Zum Abschluss hätten wir gern unseren fünf Titeln noch mindestens einen weiteren hinzugefügt. Obwohl dies leider nicht gelungen ist, ziehen wir insgesamt nach zehn Jahren Werkseinsatz eine sehr positive Bilanz. Gleichzeitig geht der Blick nach vorn: 2023 fahren wir mit dem neuen Porsche 963 in den beiden größten Langstreckenserien der Welt um Gesamtsiege. Darauf freuen wir uns schon sehr!“
Zahlen zum Werkseinsatz in der FIA WEC
Absolvierte Rennen: 62 in zwölf Ländern
GTE-Pro-Klassensiege: 18
Pole-Positions (GTE-Pro): 20
Podestplatzierungen (GTE-Pro): 67
Gefahrene Rennkilometer: 155.830
Erreichte WM-Herstellerpunkte: 2.240
Eingesetzte Werksfahrer: 18
Größte Werkseinsätze: Le Mans 2018 und 2019 mit jeweils vier Autos
Höchster Topspeed: 312,7 km/h (Le Mans 2022)
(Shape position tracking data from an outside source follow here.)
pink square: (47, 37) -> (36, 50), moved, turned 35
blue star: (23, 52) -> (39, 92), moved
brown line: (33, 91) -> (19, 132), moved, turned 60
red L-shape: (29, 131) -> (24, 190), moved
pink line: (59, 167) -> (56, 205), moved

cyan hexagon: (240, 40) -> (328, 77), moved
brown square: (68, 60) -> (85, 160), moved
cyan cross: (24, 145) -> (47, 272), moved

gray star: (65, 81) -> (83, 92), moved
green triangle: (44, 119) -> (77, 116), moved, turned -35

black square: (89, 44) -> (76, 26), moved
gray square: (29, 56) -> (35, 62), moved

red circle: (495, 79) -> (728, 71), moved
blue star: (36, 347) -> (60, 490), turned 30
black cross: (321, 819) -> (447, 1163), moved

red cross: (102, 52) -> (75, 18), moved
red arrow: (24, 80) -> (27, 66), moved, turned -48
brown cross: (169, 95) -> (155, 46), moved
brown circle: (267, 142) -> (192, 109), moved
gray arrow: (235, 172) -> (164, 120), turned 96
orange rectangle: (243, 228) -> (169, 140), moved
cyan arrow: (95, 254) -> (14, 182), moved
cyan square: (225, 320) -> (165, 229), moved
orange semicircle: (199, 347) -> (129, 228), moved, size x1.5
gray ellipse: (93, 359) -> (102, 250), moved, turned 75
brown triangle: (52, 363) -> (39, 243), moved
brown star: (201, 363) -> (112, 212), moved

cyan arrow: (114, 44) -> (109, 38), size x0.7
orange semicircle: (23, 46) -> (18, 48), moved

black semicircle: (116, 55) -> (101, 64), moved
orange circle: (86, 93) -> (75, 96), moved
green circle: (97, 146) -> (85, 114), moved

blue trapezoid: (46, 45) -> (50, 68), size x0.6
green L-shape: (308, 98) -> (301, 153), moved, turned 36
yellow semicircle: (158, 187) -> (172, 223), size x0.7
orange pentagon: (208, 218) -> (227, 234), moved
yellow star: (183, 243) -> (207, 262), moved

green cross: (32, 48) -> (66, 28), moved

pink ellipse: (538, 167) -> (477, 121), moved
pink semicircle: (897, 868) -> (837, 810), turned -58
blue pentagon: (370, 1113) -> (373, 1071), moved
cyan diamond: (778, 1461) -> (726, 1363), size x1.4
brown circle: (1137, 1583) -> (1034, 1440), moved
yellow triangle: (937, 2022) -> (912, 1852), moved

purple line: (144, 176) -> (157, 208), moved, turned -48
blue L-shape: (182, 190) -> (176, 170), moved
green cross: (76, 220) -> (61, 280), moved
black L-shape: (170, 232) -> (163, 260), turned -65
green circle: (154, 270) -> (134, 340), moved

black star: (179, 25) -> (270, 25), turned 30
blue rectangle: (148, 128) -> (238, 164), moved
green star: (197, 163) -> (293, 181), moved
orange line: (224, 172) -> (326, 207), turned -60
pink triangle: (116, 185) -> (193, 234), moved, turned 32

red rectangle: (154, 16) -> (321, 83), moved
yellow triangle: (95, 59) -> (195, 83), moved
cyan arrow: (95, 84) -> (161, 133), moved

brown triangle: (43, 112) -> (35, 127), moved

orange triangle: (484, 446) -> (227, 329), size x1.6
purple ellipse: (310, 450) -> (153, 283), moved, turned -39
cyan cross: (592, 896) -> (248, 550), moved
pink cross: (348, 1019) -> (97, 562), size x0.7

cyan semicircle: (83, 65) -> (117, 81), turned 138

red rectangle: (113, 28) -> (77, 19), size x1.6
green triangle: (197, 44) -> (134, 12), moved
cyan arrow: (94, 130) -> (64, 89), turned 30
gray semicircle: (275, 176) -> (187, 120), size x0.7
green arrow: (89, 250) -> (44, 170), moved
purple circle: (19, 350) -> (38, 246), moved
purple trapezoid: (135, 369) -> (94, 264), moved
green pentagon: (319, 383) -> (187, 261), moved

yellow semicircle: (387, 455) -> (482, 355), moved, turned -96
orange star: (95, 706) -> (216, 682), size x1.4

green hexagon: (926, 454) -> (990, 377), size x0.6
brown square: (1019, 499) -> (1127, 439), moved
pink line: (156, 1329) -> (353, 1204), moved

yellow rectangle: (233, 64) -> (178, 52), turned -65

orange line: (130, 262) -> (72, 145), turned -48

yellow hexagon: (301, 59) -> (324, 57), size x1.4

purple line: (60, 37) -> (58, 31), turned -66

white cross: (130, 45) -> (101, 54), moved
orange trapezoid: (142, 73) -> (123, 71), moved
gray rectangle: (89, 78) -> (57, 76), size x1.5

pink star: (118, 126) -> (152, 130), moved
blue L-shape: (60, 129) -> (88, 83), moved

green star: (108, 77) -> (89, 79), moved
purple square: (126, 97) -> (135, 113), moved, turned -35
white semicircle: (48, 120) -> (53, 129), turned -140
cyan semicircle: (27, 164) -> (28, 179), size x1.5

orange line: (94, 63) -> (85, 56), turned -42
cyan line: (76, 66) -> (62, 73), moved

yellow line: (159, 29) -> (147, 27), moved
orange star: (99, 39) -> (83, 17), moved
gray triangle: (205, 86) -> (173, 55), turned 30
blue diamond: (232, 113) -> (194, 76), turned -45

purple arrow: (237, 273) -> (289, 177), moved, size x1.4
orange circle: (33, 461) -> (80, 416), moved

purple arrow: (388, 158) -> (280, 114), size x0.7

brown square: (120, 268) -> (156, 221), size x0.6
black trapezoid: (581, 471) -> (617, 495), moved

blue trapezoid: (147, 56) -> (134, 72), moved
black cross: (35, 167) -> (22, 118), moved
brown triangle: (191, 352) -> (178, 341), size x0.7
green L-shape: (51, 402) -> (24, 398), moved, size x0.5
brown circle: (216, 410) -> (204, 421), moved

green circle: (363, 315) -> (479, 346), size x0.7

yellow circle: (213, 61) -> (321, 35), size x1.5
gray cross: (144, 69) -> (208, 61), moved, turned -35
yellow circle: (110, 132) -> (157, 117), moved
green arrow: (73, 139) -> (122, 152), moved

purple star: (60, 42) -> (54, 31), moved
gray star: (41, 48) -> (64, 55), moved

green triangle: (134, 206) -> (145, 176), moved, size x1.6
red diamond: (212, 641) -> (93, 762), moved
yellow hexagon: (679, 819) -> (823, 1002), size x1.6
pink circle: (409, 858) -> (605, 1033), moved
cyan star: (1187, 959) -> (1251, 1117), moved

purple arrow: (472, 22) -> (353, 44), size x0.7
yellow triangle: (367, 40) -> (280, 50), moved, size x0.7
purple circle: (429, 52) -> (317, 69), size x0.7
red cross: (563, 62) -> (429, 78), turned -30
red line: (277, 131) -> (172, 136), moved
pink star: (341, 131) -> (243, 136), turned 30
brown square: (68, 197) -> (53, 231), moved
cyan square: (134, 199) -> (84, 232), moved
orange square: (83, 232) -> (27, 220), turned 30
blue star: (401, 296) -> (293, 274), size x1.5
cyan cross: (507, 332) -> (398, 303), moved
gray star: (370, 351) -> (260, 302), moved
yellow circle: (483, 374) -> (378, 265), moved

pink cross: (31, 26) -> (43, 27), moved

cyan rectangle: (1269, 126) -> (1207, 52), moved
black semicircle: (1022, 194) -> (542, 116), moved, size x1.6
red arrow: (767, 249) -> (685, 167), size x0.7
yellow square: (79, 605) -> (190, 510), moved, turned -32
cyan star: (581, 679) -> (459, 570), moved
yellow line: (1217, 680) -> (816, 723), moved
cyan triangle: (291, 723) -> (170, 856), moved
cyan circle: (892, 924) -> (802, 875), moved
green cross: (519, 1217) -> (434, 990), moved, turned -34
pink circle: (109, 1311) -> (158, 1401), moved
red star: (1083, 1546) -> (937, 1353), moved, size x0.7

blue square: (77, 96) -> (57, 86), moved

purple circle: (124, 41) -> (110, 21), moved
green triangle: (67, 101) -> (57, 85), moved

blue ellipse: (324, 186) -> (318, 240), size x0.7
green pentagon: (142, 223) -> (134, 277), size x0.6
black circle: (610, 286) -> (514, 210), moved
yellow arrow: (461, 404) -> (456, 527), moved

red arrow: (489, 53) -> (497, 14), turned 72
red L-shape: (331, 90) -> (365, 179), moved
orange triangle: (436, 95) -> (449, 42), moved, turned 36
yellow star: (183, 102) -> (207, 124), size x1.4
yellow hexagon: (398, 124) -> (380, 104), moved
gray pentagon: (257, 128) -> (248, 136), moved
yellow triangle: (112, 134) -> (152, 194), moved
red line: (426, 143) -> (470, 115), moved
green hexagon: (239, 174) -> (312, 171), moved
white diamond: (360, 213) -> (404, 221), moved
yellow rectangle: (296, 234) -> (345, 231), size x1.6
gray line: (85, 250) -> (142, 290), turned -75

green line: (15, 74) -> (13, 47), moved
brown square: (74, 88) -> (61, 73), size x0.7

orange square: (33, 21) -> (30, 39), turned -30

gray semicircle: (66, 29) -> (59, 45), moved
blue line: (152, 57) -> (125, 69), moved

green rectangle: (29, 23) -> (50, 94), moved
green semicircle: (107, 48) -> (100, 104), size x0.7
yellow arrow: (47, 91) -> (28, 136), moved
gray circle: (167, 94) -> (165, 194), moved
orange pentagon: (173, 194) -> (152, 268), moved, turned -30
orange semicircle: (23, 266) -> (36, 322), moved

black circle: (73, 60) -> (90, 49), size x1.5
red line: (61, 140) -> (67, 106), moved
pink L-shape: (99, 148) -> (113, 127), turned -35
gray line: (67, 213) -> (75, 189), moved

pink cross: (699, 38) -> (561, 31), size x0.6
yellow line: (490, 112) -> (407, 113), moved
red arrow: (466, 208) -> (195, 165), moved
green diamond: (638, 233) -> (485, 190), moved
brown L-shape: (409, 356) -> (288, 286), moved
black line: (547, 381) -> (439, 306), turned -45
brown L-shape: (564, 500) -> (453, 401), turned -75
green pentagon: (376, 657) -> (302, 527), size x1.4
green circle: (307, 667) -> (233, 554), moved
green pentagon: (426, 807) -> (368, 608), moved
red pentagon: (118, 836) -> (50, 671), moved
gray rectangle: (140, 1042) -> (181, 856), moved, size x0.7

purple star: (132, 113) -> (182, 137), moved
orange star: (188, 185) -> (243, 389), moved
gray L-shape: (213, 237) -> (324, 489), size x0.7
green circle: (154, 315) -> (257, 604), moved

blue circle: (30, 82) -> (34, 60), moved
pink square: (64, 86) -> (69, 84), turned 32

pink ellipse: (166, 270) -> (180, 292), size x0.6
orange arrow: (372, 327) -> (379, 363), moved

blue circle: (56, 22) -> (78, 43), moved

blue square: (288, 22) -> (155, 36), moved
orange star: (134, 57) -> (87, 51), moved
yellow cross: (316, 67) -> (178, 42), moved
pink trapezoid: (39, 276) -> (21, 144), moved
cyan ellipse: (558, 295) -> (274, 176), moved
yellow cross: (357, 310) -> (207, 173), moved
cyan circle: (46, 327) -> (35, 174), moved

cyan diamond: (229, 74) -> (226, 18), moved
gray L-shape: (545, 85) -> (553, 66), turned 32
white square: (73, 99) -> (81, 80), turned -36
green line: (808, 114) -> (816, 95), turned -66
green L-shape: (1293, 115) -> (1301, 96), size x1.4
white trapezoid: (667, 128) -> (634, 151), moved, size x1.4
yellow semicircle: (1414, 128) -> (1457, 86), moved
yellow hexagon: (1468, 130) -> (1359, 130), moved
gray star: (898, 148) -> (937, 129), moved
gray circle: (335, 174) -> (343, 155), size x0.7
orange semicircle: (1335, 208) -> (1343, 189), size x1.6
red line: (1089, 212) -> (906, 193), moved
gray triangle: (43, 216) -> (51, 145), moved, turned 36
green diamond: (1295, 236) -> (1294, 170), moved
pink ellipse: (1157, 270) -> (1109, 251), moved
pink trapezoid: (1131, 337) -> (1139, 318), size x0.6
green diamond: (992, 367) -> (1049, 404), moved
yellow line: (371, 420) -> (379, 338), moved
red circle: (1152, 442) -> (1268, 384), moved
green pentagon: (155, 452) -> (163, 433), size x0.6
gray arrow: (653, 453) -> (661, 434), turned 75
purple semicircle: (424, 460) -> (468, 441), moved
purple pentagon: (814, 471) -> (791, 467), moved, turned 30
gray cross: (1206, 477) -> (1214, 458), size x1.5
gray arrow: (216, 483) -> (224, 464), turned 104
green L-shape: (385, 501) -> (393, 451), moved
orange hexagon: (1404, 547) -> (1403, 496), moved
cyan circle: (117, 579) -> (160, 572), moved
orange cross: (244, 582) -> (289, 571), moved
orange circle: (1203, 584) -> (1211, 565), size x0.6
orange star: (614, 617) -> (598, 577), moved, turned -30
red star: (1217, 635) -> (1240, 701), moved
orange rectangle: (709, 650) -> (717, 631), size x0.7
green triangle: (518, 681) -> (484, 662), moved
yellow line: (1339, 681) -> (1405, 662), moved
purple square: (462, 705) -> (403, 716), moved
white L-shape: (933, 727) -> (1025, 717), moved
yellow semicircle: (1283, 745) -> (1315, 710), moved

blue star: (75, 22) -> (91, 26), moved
2023: Der 911 RSR bleibt, der neue 963 kommt
Auch nach Abschluss des Werksprogramms wird der 911 RSR in der FIA WEC antreten: Porsche-Kundenteams setzen den beliebten GT-Rennwagen im kommenden Jahr in der Amateurklasse GTE-Am ein. Das Werksteam Porsche Penske Motorsport will mit dem neuen Porsche 963 den Kampf um Gesamtsiege in den zwei größten Langstrecken-Serien der Welt aufnehmen. Jeweils zwei der Hybrid-Prototypen sollen in der FIA Langstrecken-Weltmeisterschaft WEC und in der nordamerikanischen IMSA WeatherTech SportsCar Championship an den Start gehen.